Certes, votre groupe ne peut que prendre au sérieux l'assertion selon laquelle des armes de destructions massives pourraient être utilisées contre les démocraties. Cette menace doit effectivement être prise au sérieux. C'est la raison pour laquelle votre groupe a toujours indiqué clairement que le retour des inspecteurs en Irak permettrait de faire toute la lumière sur cette question. En l'état actuel des choses il serait éminemment souhaitable que les accusations américaines soient étayées sur des faits précis. Le premier ministre russe M. Mikhail KASSIANOV a estimé, le 2 février 2002, à la suite d'entretiens avec le vice président Dick CHENEY que le président américain avait lancé des affirmations sans preuves.

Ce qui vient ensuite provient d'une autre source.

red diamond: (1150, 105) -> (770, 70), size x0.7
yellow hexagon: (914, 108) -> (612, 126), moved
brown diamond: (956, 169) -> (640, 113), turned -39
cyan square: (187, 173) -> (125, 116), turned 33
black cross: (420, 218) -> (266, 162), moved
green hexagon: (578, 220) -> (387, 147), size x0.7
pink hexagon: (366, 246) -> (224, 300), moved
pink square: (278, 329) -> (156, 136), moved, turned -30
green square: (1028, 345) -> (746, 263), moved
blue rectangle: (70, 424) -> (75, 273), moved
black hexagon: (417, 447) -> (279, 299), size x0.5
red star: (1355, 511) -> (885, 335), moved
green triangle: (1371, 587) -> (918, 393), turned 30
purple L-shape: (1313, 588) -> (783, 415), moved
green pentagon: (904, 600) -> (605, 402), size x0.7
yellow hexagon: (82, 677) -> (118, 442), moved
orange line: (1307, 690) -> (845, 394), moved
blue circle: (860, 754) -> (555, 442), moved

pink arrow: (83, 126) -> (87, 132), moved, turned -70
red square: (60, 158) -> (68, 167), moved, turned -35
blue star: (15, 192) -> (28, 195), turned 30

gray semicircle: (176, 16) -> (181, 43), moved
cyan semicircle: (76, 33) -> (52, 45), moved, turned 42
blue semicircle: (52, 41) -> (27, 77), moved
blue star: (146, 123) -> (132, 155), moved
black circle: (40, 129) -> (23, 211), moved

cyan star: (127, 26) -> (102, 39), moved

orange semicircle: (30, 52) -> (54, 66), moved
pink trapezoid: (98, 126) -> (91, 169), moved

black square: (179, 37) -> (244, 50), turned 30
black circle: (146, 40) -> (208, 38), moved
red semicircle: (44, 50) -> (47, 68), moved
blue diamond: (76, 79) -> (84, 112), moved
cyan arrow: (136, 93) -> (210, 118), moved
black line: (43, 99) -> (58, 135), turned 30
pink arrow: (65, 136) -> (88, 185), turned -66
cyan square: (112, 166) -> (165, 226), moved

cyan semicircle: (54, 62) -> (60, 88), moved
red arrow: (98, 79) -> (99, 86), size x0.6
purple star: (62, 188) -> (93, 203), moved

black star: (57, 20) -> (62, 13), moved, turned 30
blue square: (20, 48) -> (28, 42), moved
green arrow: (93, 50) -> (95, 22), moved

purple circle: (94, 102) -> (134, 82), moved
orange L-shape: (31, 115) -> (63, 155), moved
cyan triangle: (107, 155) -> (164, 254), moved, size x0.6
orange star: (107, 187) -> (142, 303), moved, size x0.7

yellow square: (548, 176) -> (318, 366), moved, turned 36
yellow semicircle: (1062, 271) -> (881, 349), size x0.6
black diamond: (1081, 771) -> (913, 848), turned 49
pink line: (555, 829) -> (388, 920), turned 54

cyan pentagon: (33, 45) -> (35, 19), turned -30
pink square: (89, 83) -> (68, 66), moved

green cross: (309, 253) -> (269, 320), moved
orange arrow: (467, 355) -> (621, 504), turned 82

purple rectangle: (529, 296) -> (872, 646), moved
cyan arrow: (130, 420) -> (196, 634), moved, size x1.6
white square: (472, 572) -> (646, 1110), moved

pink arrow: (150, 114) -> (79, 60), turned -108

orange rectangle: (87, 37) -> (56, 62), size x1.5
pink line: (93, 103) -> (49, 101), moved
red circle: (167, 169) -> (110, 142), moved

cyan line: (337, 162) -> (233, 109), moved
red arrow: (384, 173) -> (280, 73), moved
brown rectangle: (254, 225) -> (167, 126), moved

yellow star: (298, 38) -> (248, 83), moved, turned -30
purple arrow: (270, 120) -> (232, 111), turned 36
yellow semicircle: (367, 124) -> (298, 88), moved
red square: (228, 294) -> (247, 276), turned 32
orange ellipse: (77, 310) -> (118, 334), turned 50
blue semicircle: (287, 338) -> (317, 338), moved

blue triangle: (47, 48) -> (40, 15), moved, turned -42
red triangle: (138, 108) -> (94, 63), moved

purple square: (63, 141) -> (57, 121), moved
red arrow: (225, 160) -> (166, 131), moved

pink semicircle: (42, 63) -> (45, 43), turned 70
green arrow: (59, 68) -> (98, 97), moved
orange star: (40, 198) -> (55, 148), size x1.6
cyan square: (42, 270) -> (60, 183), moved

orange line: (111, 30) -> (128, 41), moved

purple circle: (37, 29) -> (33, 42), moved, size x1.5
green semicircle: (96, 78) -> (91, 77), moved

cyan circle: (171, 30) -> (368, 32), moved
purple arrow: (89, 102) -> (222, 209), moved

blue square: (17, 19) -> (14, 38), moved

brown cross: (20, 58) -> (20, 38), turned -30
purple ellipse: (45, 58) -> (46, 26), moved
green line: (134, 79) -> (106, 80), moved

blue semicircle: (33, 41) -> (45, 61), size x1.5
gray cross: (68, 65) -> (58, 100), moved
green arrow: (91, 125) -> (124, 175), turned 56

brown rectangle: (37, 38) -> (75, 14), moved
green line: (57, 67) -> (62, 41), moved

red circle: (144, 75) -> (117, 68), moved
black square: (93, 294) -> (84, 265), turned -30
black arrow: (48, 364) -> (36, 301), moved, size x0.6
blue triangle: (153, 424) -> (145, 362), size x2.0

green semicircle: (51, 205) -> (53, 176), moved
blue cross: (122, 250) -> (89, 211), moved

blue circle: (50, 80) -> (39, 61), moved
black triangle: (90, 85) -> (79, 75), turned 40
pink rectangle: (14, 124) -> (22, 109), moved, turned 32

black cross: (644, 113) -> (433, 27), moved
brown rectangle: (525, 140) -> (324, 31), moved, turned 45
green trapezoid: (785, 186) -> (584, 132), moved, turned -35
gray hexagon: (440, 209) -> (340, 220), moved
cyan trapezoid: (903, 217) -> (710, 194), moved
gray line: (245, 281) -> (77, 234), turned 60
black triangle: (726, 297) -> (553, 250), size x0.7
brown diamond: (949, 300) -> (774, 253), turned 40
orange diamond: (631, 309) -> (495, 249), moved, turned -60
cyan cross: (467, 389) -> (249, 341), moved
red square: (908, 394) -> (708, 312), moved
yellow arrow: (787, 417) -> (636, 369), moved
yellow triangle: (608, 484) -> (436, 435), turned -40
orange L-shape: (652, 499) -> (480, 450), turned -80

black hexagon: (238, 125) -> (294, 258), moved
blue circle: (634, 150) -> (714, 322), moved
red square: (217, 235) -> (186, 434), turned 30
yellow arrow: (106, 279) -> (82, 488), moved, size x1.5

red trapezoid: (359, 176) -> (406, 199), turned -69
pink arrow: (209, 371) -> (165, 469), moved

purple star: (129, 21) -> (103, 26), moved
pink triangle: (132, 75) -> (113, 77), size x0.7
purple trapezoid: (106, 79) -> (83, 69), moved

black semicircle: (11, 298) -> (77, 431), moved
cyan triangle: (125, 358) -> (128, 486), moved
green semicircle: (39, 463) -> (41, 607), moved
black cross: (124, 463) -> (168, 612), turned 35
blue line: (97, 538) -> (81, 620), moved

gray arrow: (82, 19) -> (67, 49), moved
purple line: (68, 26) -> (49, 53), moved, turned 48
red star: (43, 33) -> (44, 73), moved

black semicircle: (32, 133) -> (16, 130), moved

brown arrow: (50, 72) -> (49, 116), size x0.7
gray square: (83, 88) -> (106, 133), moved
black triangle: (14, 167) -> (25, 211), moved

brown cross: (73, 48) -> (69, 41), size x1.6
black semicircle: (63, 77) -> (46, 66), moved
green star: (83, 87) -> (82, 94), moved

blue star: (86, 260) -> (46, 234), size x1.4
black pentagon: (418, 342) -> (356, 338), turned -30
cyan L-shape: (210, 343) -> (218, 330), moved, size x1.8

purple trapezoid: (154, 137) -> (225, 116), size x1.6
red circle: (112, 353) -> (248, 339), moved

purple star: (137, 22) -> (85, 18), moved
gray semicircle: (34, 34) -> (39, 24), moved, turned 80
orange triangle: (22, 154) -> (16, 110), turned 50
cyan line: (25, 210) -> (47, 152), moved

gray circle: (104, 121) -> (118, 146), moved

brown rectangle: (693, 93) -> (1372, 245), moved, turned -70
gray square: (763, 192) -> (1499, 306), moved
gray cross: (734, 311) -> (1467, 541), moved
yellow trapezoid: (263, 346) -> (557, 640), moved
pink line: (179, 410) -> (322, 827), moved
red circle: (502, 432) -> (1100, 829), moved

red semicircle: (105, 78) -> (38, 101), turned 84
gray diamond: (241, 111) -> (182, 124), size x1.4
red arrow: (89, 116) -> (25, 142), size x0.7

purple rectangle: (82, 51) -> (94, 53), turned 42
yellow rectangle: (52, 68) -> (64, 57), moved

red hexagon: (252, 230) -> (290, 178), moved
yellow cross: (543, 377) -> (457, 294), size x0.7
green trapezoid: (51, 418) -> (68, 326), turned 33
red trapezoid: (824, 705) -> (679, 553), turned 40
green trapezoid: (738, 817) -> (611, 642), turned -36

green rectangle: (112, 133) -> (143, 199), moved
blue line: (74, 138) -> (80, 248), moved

L'analyse américaine paraît reposer sur une vision optimiste de l'isolement de l'Irak dans le monde arabe. On imagine mal, compte tenu de la puissance du sentiment anti-américain, que la « rue arabe » et donc les gouvernements des pays de la zone, puissent demeurer indifférents.

Il serait par ailleurs une illusion de croire qu'une telle opération pourrait se faire à un moindre coût militaire. Au contraire, nous croyons qu'une fois de plus la population civile serait durement frappée et qu'elle se rassemblerait, dans un réflexe nationaliste, autour de ses dirigeants.

Enfin, il convient de rappeler qu'en 1991 c'était bien le risque d'éclatement de l'Irak (entre chiites et sunnites, entre kurdes et arabes, entre nord et sud) qui avait conduit la coalition menée par les Etats-Unis à ne pas poursuivre son offensive.

De ce point de vue, les choses n'ont pas changé. Il ne paraît pas y avoir aujourd'hui d'alternative crédible au parti Baath. C'est, nous semble t-il, le point de vue constant de la politique française. Or il serait minimale qu'une action militaire prévoie une alternative au régime actuellement en place qui soit susceptible de maintenir l'intégrité de l'Irak. Il ne semble pas que ce soit le cas.

En dépit de ces arguments multiples et concordants il semble aujourd'hui que la politique américaine s'oriente vers une intervention militaire unilatérale en Irak dont les dangers pour l'ensemble de la communauté internationale doivent être clairement indiqués.